# SA smart tv in NZ



## donovankilroe

Hey all, was wondering if it was a viable thought to purchase an Lg smart tv here in SA before going to Nz. It looks like it will be compatible as both countries use Pal and the price is really good. What are your thoughts guys?


----------



## escapedtonz

donovankilroe said:


> Hey all, was wondering if it was a viable thought to purchase an Lg smart tv here in SA before going to Nz. It looks like it will be compatible as both countries use Pal and the price is really good. What are your thoughts guys?


Na forget it. I'm sure the Freeview won't work in nz. Our uk LED tv's work fine but the Freeview doesn't. In my opinion tvs are really well priced here. There are many deals.

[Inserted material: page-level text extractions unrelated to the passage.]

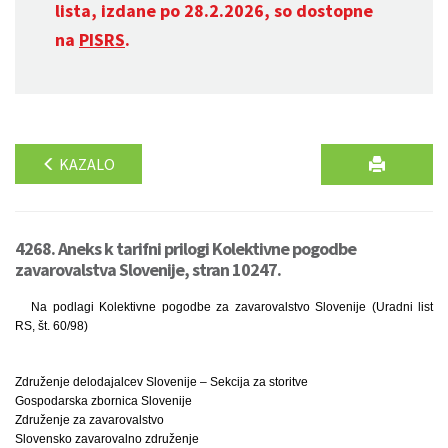
lista, izdane po 28.2.2026, so dostopne
na
PISRS
.
KAZALO
4268. Aneks k tarifni prilogi Kolektivne pogodbe
zavarovalstva Slovenije, stran 10247.
Na podlagi Kolektivne pogodbe za zavarovalstvo Slovenije (Uradni list
RS, št. 60/98)
Združenje delodajalcev Slovenije – Sekcija za storitve
Gospodarska zbornica Slovenije
Združenje za zavarovalstvo
Slovensko zavarovalno združenje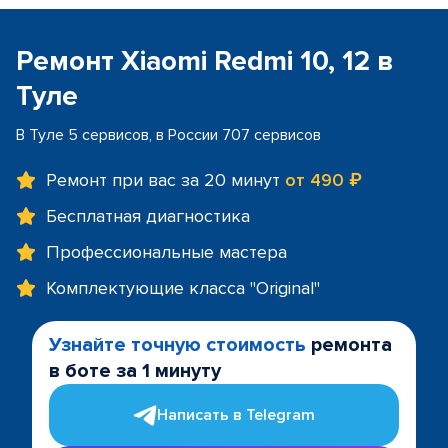
Ремонт Xiaomi Redmi 10, 12 в
Туле
В Туле 5 сервисов, в России 707 сервисов
Ремонт при вас за 20 минут
от 490 ₽
Бесплатная диагностика
Профессиональные мастера
Комплектующие класса "Original"
Узнайте точную стоимость
ремонта
в боте за 1 минуту
Написать в Telegram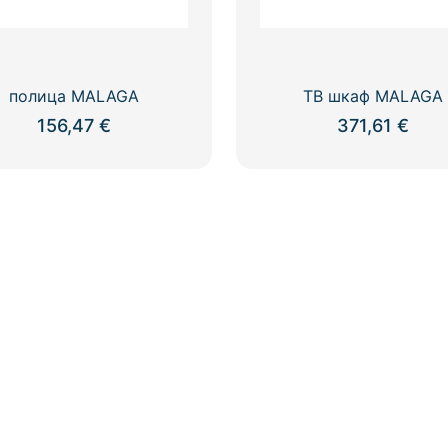
полица MALAGA
ТВ шкаф MALAGA
156,47
€
371,61
€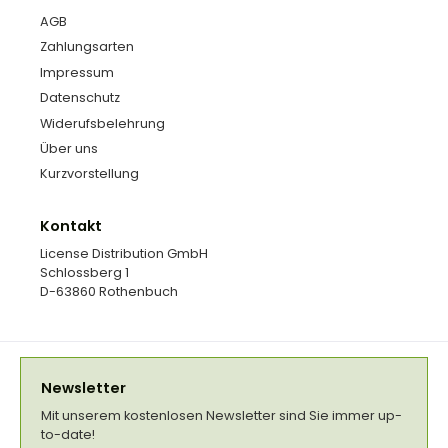
AGB
Zahlungsarten
Impressum
Datenschutz
Widerufsbelehrung
Über uns
Kurzvorstellung
Kontakt
License Distribution GmbH
Schlossberg 1
D-63860 Rothenbuch
Newsletter
Mit unserem kostenlosen Newsletter sind Sie immer up-
to-date!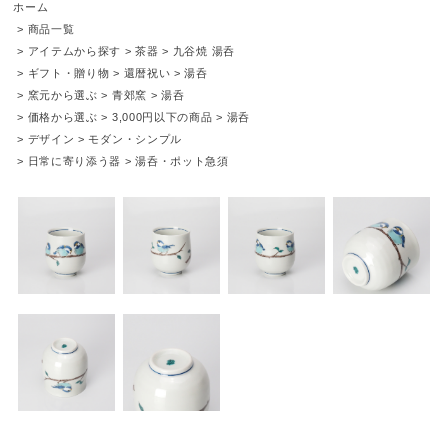
ホーム
>
商品一覧
>
アイテムから探す
>
茶器
>
九谷焼 湯呑
>
ギフト・贈り物
>
還暦祝い
>
湯呑
>
窯元から選ぶ
>
青郊窯
>
湯呑
>
価格から選ぶ
>
3,000円以下の商品
>
湯呑
>
デザイン
>
モダン・シンプル
>
日常に寄り添う器
>
湯呑・ポット急須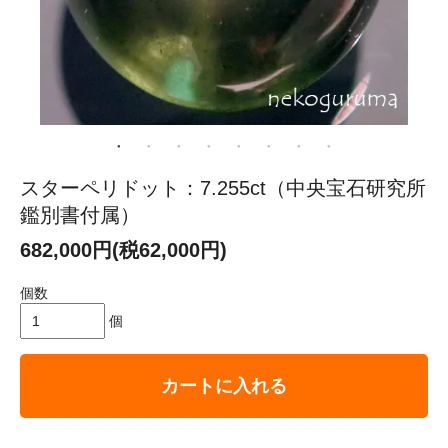
スターペリドット：7.255ct（中央宝石研究所
鑑別書付属）
682,000円(税62,000円)
個数
個
カートに入れる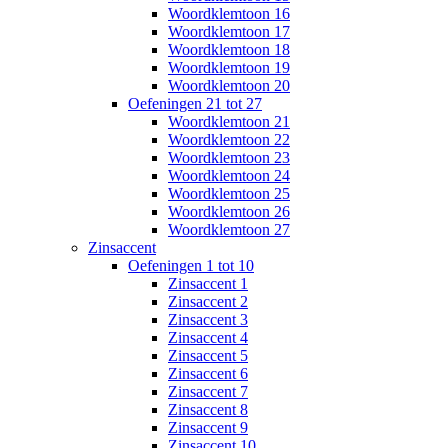
Woordklemtoon 16
Woordklemtoon 17
Woordklemtoon 18
Woordklemtoon 19
Woordklemtoon 20
Oefeningen 21 tot 27
Woordklemtoon 21
Woordklemtoon 22
Woordklemtoon 23
Woordklemtoon 24
Woordklemtoon 25
Woordklemtoon 26
Woordklemtoon 27
Zinsaccent
Oefeningen 1 tot 10
Zinsaccent 1
Zinsaccent 2
Zinsaccent 3
Zinsaccent 4
Zinsaccent 5
Zinsaccent 6
Zinsaccent 7
Zinsaccent 8
Zinsaccent 9
Zinsaccent 10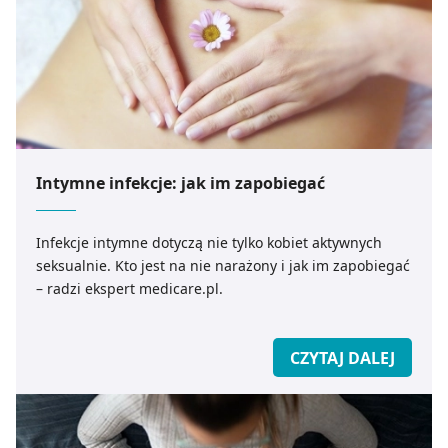
Intymne infekcje: jak im zapobiegać
Infekcje intymne dotyczą nie tylko kobiet aktywnych
seksualnie. Kto jest na nie narażony i jak im zapobiegać
– radzi ekspert medicare.pl.
CZYTAJ DALEJ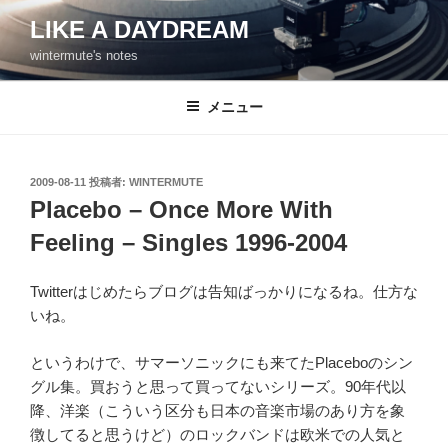
コ
LIKE A DAYDREAM
ン
wintermute's notes
テ
ン
ツ
メニュー
へ
ス
キ
投
2009-08-11
投稿者:
WINTERMUTE
稿
ッ
Placebo – Once More With
日:
プ
Feeling – Singles 1996-2004
Twitterはじめたらブログは告知ばっかりになるね。仕方な
いね。
というわけで、サマーソニックにも来てたPlaceboのシン
グル集。買おうと思って買ってないシリーズ。90年代以
降、洋楽（こういう区分も日本の音楽市場のあり方を象
徴してると思うけど）のロックバンドは欧米での人気と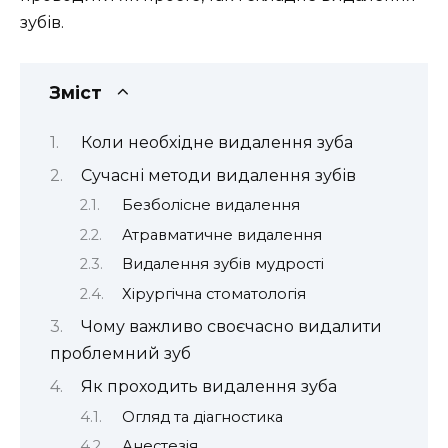
зубів.
Зміст
Коли необхідне видалення зуба
Сучасні методи видалення зубів
Безболісне видалення
Атравматичне видалення
Видалення зубів мудрості
Хірургічна стоматологія
Чому важливо своєчасно видалити
проблемний зуб
Як проходить видалення зуба
Огляд та діагностика
Анестезія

I'm biding my time at the moment as the prices are plummeting. Looking to get at least a 65" LED ULTRA HD Smart 3D tv for under 4 grand NZ. Wouldnt get anything less to future proof oneself for a few years.


----------



## donovankilroe

The 50 inch Lg smart full Hd 3d is going for equivalent to 1000nzd here but the freebies is a bit concerning, no use getting if it's not 100% compatible. Thx for the input


----------



## escapedtonz

donovankilroe said:


> The 50 inch Lg smart full Hd 3d is going for equivalent to 1000nzd here but the freebies is a bit concerning, no use getting if it's not 100% compatible. Thx for the input


That's pretty cheap. You won't find a 50 inch smart full HD 3D tv here for less than $2k at the moment. The prices are coming down all the time and I very much doubt the Freeview would work like I said. Shouldn't be any issues with the smart bits. It should connect to WiFi here and be able to get on the Internet. 
Have a look on www.harveynorman.co.nz for average high street prices here.
Also, there is no 3D service on sky here. In all honesty the sky service is crap compared to the same in the us and uk. There is no 3D subscription channels. You'd most likely have to have something like Netflix etc if you wanted to watch something in 3D ?
Not really that we'll up on the subject having little time to watch TV.


----------



## donovankilroe

Oh, great! Thanks for the feedback, bit of catch 22 situation. Gonna have to ponder on this one a bit, at that price it might be worth the chance.


----------